[Document layout analysis data]
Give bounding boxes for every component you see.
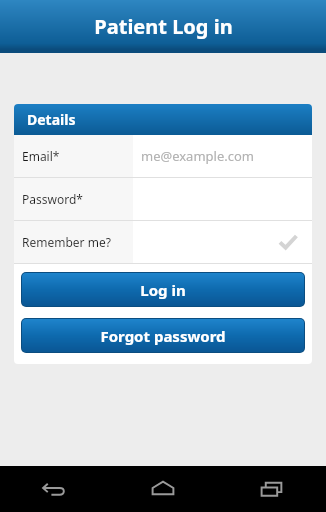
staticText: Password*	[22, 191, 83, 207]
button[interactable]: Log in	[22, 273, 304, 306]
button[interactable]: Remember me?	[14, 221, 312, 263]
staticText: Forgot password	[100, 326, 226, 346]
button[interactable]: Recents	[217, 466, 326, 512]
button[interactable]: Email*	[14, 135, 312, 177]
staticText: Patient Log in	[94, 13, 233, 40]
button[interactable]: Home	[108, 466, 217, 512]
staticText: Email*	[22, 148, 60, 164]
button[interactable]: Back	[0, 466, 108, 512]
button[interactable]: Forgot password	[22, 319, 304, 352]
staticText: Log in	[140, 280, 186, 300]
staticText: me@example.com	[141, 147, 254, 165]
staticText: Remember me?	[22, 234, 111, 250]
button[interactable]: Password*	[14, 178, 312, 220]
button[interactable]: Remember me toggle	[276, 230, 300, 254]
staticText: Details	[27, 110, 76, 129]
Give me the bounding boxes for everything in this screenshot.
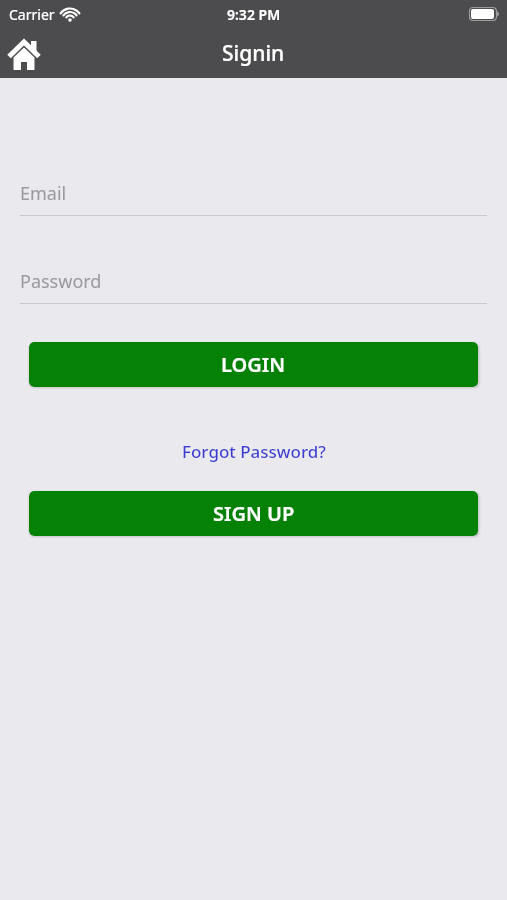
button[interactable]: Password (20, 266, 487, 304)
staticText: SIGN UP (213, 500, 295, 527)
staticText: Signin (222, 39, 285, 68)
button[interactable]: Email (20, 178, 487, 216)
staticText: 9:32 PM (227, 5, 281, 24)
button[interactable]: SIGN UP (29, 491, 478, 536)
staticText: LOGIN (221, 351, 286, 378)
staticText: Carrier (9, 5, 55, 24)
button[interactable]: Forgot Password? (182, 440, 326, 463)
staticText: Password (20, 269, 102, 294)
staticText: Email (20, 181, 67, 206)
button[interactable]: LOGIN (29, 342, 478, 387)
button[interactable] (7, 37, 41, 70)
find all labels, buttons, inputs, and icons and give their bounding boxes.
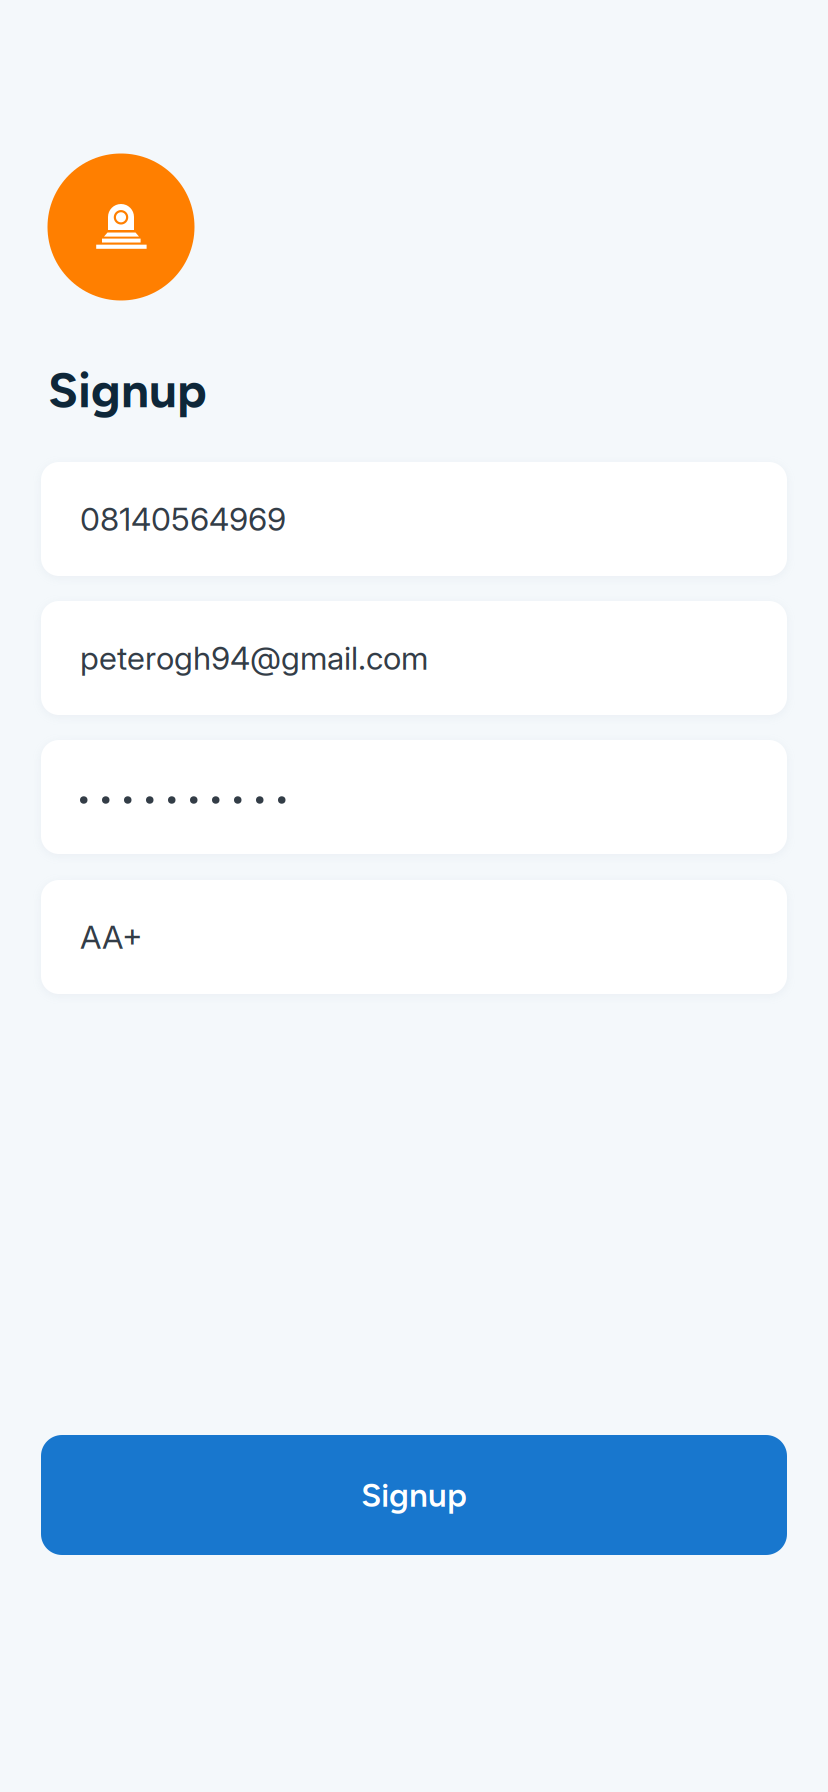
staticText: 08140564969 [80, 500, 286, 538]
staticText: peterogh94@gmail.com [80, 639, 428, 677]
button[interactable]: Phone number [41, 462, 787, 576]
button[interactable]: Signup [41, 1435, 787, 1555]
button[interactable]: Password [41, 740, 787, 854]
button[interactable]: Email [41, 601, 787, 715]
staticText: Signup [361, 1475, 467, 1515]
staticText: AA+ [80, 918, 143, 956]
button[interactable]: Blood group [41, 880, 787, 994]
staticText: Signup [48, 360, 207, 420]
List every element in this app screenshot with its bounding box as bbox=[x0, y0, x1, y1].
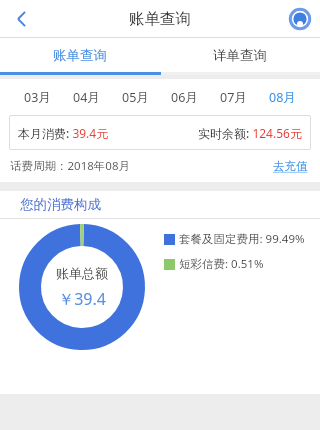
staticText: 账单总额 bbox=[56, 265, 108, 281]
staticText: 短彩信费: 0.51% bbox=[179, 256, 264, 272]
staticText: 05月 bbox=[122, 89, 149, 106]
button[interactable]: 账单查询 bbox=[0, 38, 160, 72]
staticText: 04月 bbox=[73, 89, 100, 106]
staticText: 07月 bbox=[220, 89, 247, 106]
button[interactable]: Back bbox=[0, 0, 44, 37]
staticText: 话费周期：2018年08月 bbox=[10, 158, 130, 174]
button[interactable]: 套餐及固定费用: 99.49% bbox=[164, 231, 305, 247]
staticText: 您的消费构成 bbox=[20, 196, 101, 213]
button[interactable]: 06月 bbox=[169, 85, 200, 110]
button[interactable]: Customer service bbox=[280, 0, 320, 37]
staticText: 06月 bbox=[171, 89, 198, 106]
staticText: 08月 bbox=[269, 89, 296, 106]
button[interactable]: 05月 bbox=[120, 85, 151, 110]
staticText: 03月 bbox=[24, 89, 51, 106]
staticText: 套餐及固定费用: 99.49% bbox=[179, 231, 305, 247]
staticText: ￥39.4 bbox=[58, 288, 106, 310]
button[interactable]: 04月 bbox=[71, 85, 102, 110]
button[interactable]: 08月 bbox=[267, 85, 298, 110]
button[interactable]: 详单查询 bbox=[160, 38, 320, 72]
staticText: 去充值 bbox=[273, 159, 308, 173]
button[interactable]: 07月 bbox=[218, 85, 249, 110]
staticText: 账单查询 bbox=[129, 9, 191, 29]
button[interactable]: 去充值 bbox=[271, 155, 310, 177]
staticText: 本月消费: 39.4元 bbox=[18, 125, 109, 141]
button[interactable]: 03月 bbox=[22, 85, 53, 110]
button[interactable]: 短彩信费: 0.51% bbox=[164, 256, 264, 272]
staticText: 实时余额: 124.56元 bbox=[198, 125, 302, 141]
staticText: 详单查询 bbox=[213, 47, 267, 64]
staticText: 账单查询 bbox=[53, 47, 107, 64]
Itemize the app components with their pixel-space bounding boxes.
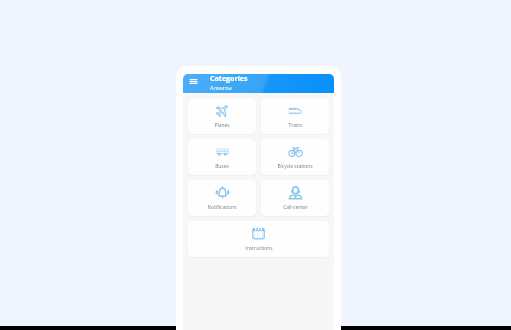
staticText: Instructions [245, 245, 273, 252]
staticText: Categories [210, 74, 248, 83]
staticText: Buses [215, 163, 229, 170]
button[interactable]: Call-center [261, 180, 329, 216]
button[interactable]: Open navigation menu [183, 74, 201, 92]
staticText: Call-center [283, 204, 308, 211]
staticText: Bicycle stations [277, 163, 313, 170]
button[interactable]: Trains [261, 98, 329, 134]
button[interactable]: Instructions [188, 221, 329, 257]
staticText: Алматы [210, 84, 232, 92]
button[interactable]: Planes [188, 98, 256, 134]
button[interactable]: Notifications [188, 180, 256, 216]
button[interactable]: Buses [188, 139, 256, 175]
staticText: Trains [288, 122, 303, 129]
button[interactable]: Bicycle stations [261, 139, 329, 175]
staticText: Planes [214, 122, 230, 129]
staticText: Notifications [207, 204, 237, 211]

TASK DETAILS: For every line in the entries above that contains "Planes", add one to a count, and give that number by itself.

THE COMPLETED TASK: 2